## Action space

Often $$\Theta$$.

## Decision rule

In the context of point estimation, the decision rule is called a statistical estimator (also termed statistic or estimator) of $$\theta$$, usually designed as $$\widehat{\theta}$$, is any function of the data (sample of the random variable) $$\widehat{\theta}=d(x)$$.

### Nuisance parameter

Parameters that we do not want to estimate.

### Examples

#### Sample mean

$\overline{X}_n=\frac{\sum_{i=1}^{n} X_i}{n}$

#### Sample variance

$S_n^2=\sum_{i=1}^{n}\frac{(X_i-\overline{X}_n)^2}{n-1}$

## Sampling distribution of a statistic $$\widehat{\theta}$$

The distribution of $$\widehat{\theta}$$ is called the sampling distribution.

### Examples

#### Sample mean for a normal distributed random variable

If $$X_1,\dotsc,X_n$$ are normally distributed, then $$\overline{X}_n$$ is distributed $$N(\mu,\frac{\sigma^2}{n})$$

• Demonstration ….

## Bias of $$\widehat{\theta}$$

$bias(\widehat{\theta}) = E[\widehat{\theta}] - \theta$

### Examples

#### Sample mean

$$bias(\overline{X}_n) = E[\overline{X}_n] - \mu = 0$$

• Demonstration

$$E[\overline{X}_n] = \frac{1}{n} \sum_{i} E[X_i] = \frac{1}{n} n E[X_i]= E[X_i]= \mu$$

#### Sample variance

• $$bias(S_n^2) = E[S^2_n] - \sigma^2 = 0$$
• Demonstration …

## Standard error $$se$$ of $$\widehat{\theta}$$

$se(\widehat{\theta})=\sqrt{V(\widehat{\theta})}$

### Examples

#### Sample mean

$$se(\overline{X}_n)=\sqrt{V(\overline{X}_n)} = \frac{\sigma}{\sqrt{n}}$$

• Demonstration

$$V[\overline{X}_n]=V(\frac{1}{n}\sum_i X_i) = \frac{1}{n^2} \sum_i V(X_i) = \frac{1}{n^2} n \sigma^2 = \frac{\sigma^2}{n}$$

## Consistency

$$\widehat{\theta}_n$$ is consistent if it converges in probability to $$\theta$$.

### Examples

#### Sample mean

$$\overline{X}_n$$ is consistent because it converges in probability to $$\mu$$ (law of large numbers).

• Demonstration:

#### Sample variance

$$S_n^2$$ is consistent because it converges in probability to $$\sigma^2$$

• Demonstration:

#### Sample standard deviation

$$S_n$$ is consistent because it converges in probability to $$\sigma$$.

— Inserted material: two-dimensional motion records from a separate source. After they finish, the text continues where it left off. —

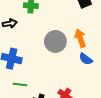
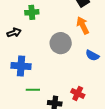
orange arrow: (80, 38) -> (83, 25), moved

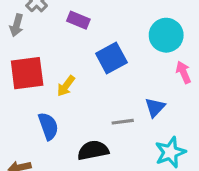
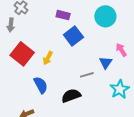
purple rectangle: (78, 20) -> (63, 15), moved
pink arrow: (183, 72) -> (121, 50), moved
red square: (27, 73) -> (22, 54), turned -35

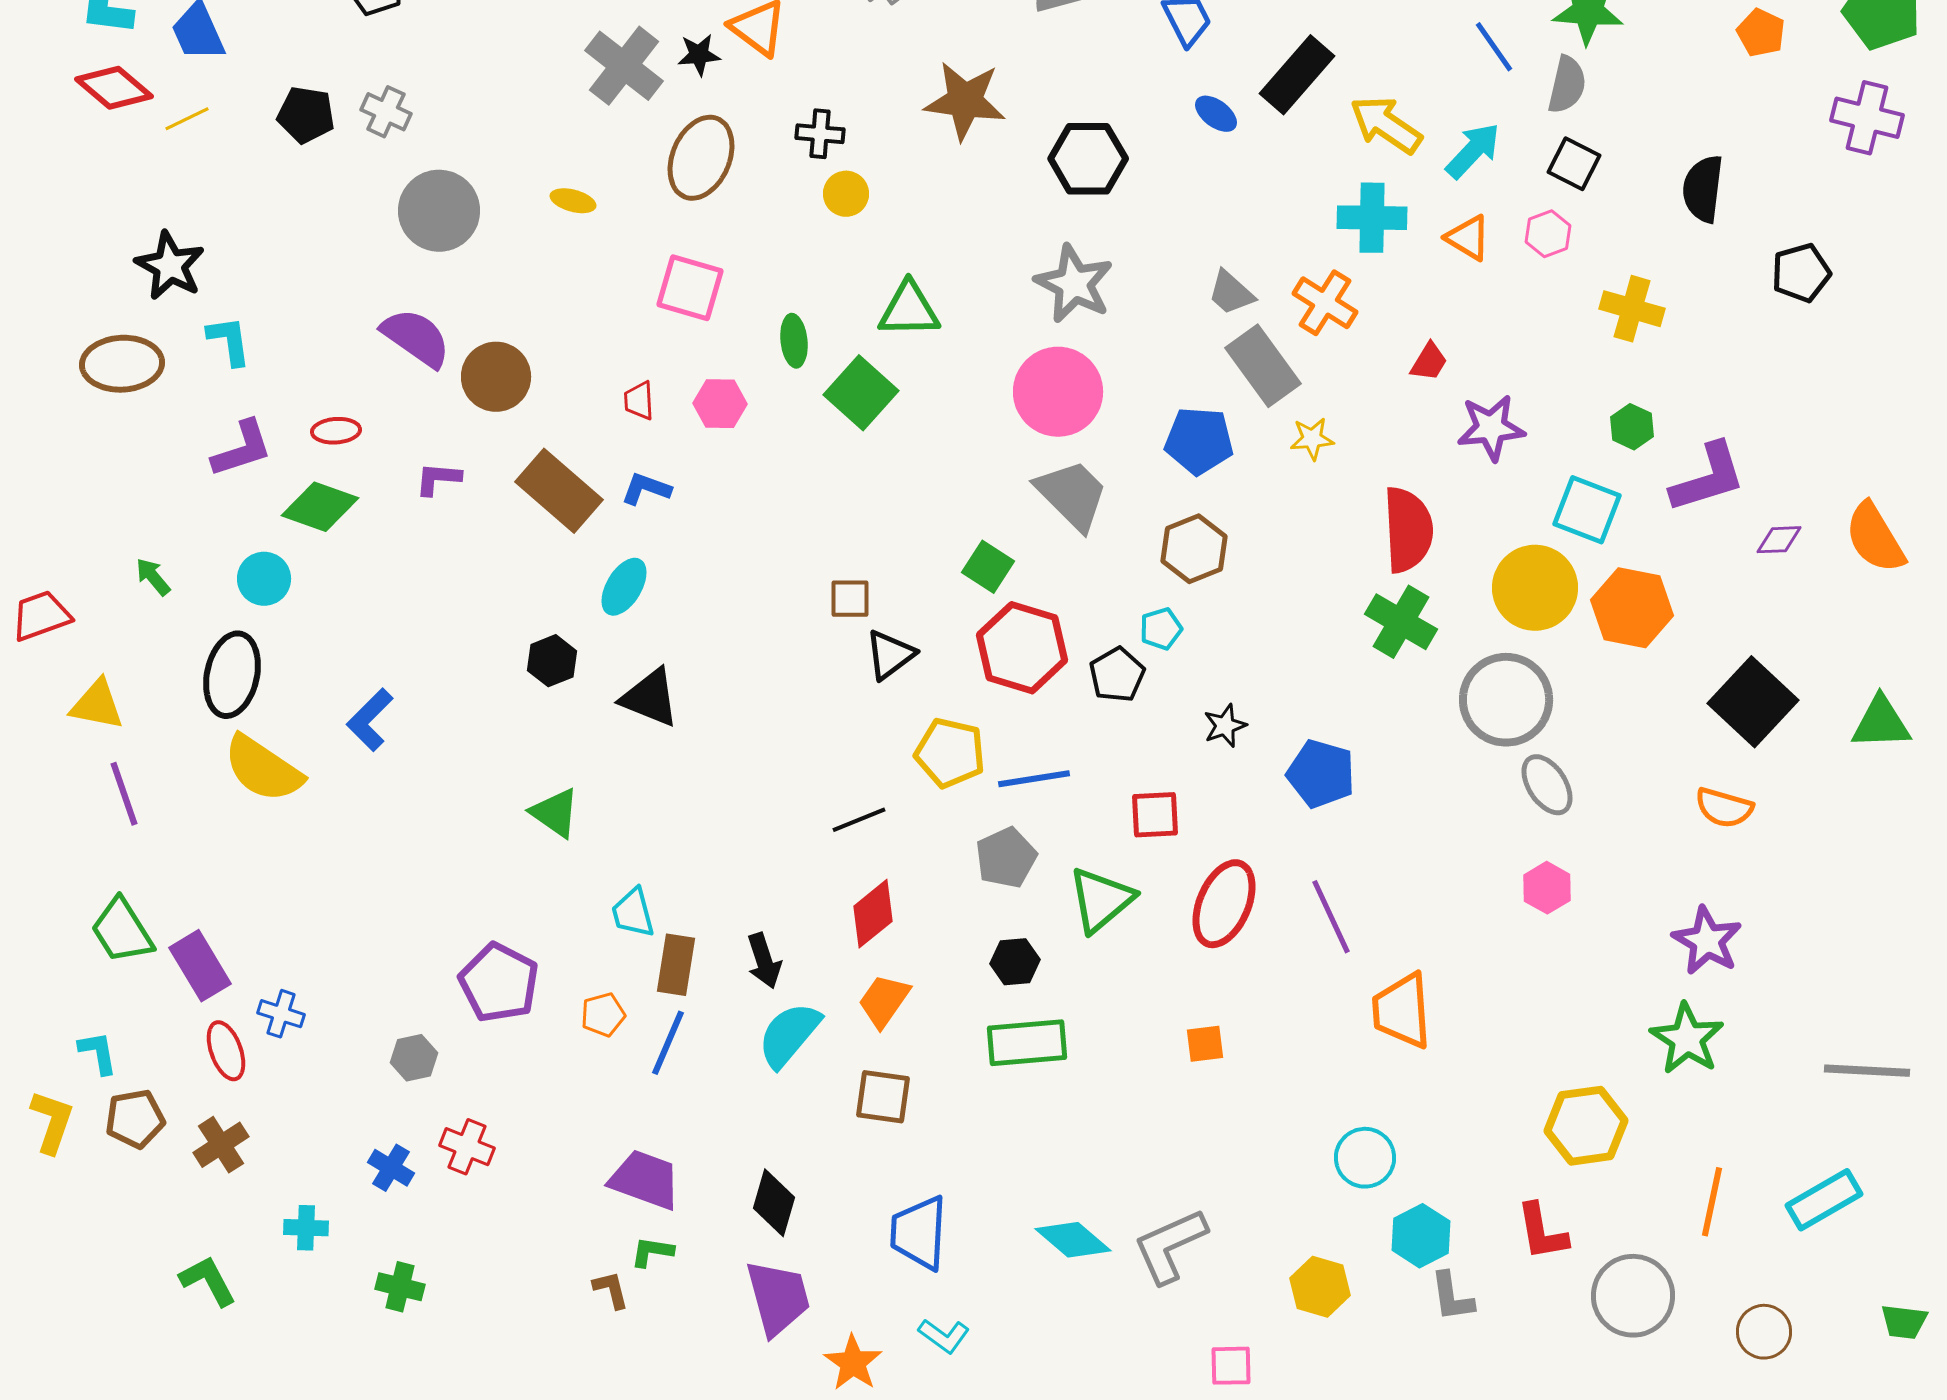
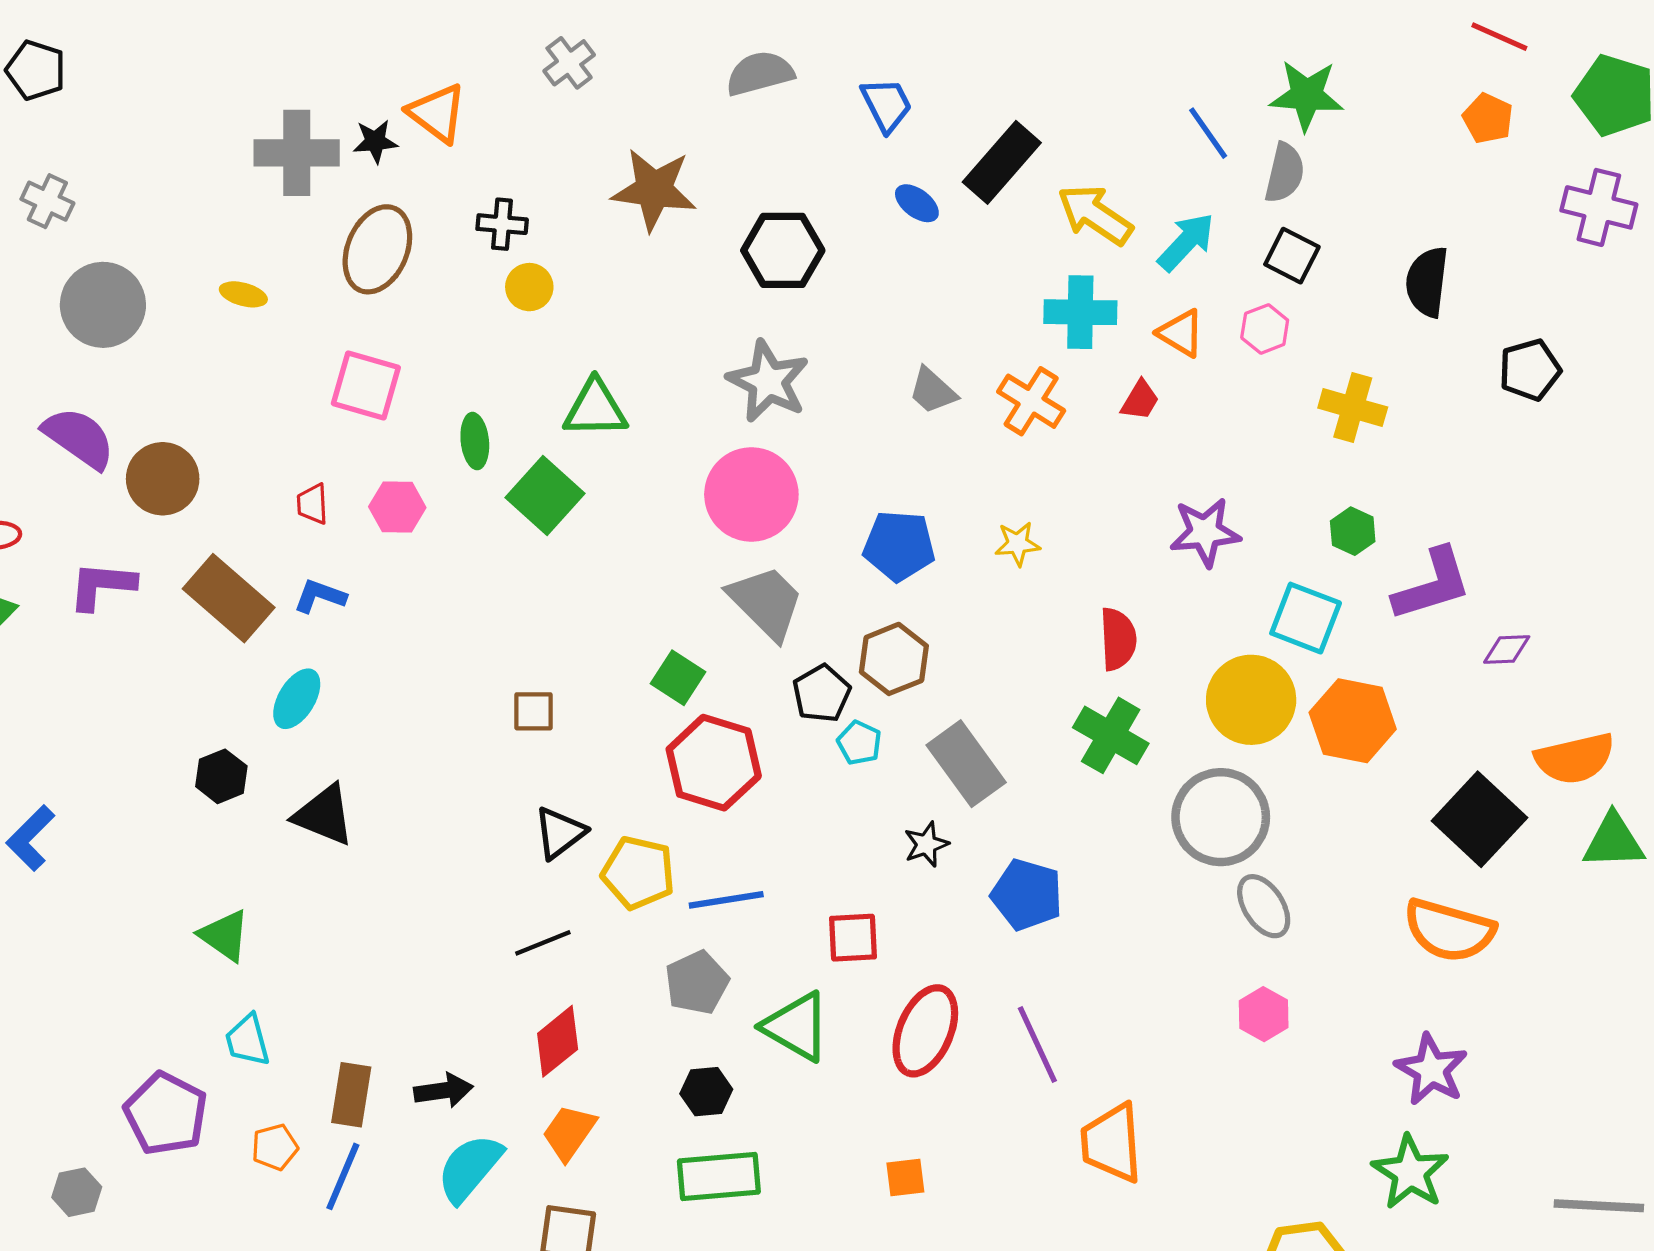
gray cross: (624, 66) -> (297, 153), turned -38
red trapezoid: (1429, 362) -> (1140, 400), moved
gray rectangle: (1263, 366) -> (966, 764), moved
purple L-shape: (438, 479) -> (102, 586), size x1.4
red semicircle: (1408, 530) -> (1118, 639), size x0.7
orange semicircle: (1875, 538) -> (1575, 758), moved, turned -72
cyan pentagon: (1161, 629) -> (859, 743), turned -30
black triangle: (890, 655) -> (560, 833), moved
black pentagon: (1117, 675) -> (822, 694), moved
orange semicircle: (1724, 808) -> (1449, 930), size x1.5
green triangle: (1101, 900) -> (796, 1027), turned -50
cyan trapezoid: (633, 913) -> (247, 1040), moved
black arrow: (764, 961) -> (443, 1091), turned -80

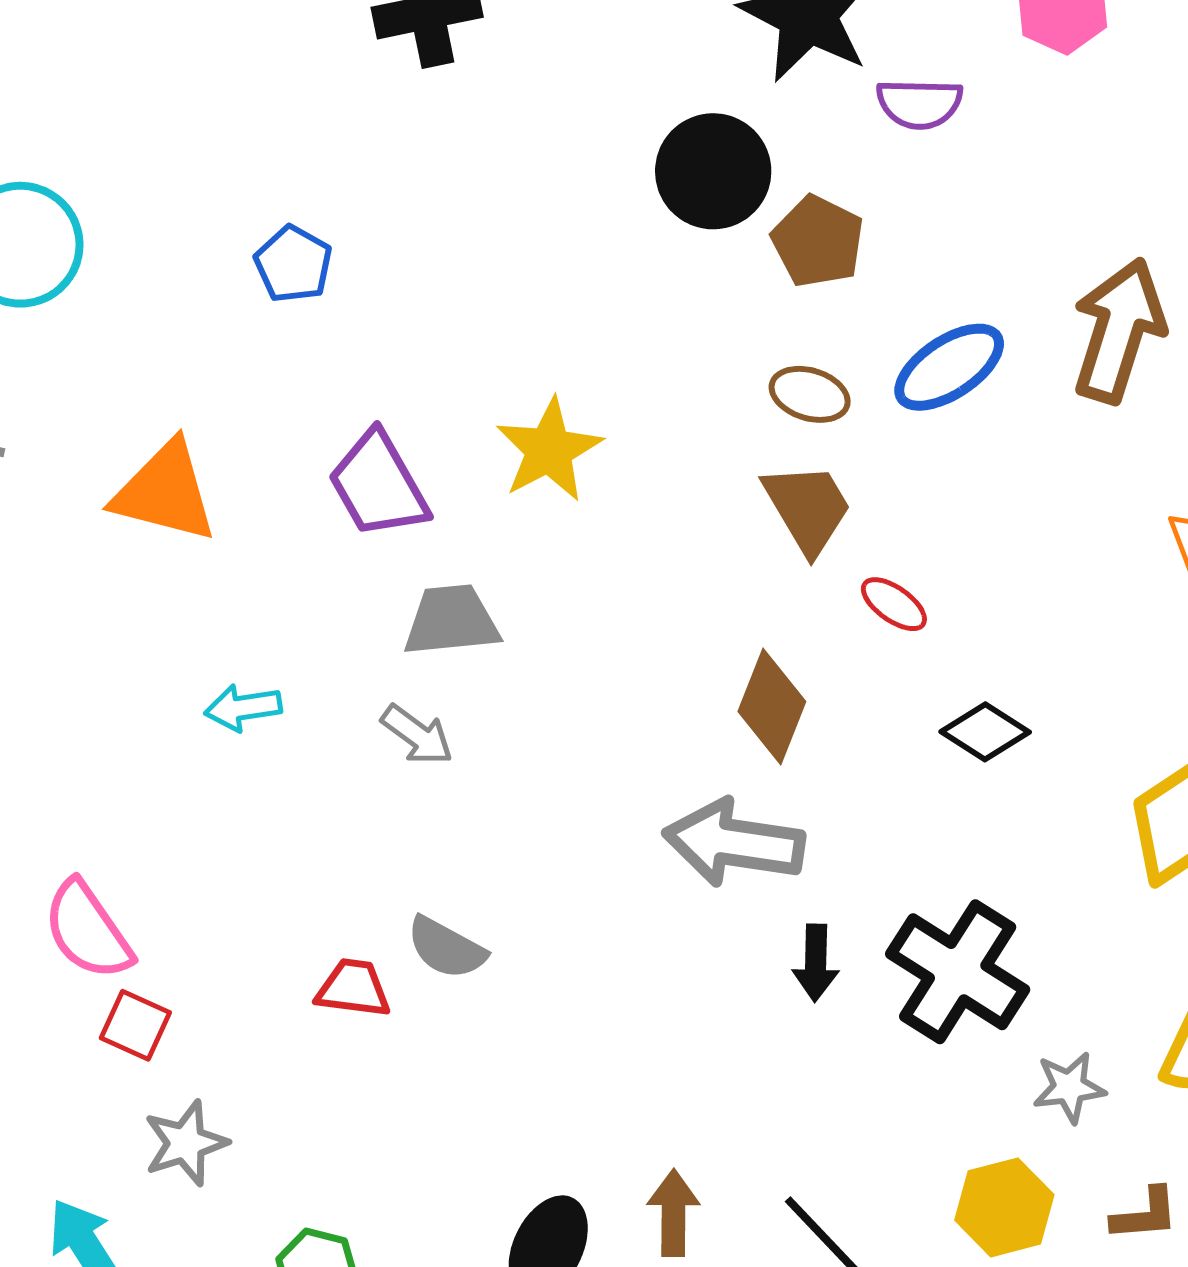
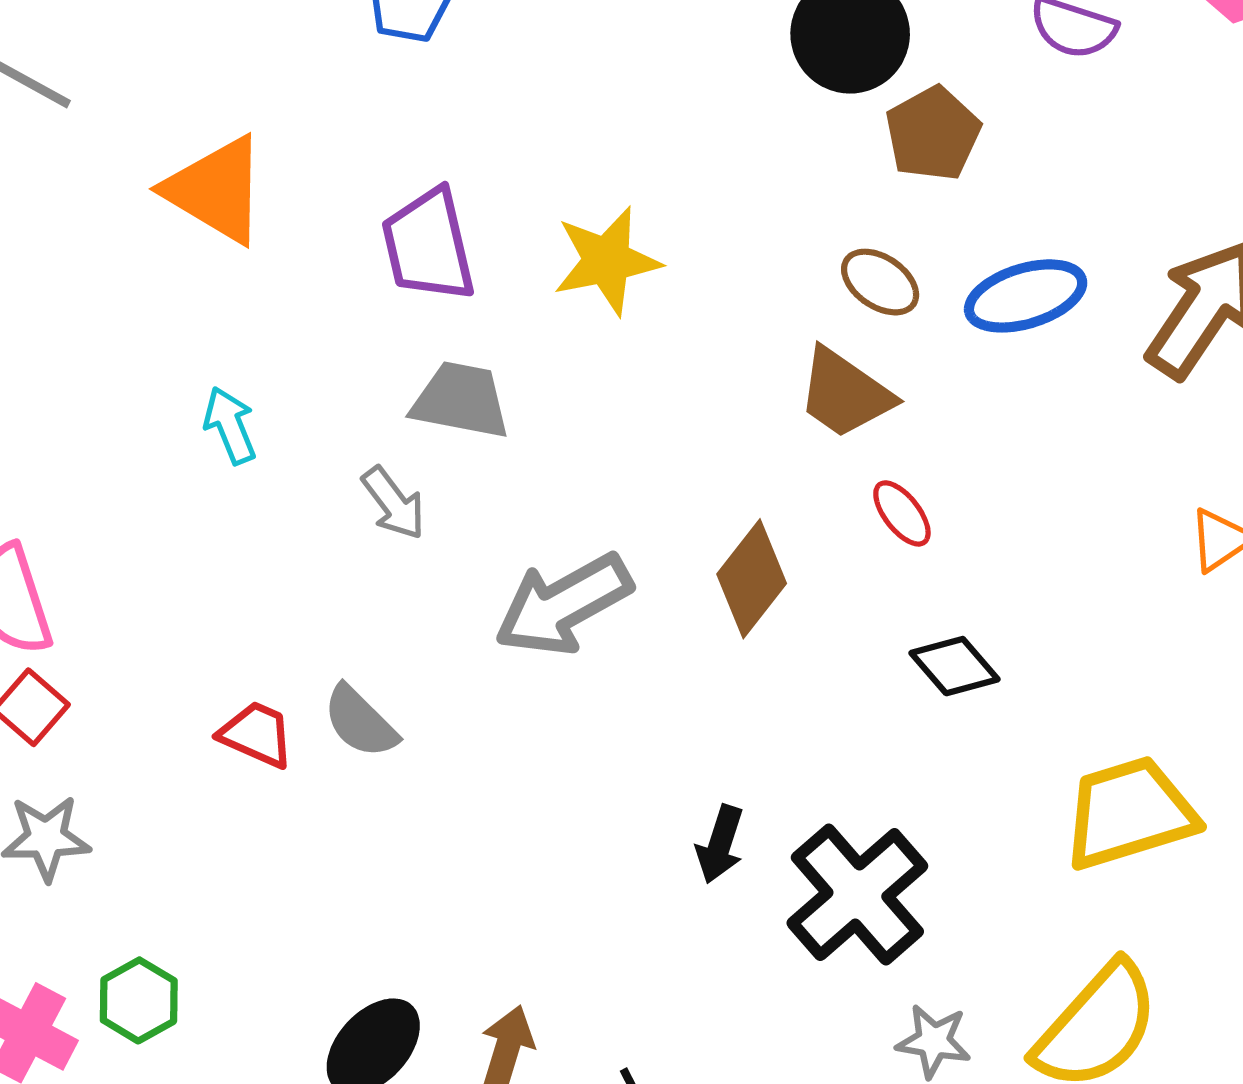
brown trapezoid: (808, 508) -> (845, 393), turned 139
cyan arrow: (243, 708) -> (230, 425), turned 60
gray arrow: (734, 843) -> (563, 605), moved, turned -54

#### Sample uncorrected variance

Uncorrected $$S_n^2$$ is consistent because it converges in probability to $$\sigma^2$$.

## Asymptotic normality

$$\widehat{\theta}_n$$ is asymptotically normal if $$\frac{\widehat{\theta}_n - \theta}{se}$$ converges in distribution to $$N(0,1)$$.

### Example

$$\overline{X}_n$$ is asymptotically normal because $$\frac{\overline{X}_n - \mu}{se}$$ where $$se=\frac{\sigma}{\sqrt{n}}$$ converges in distribution to $$N(0,1)$$ (central limit theorem).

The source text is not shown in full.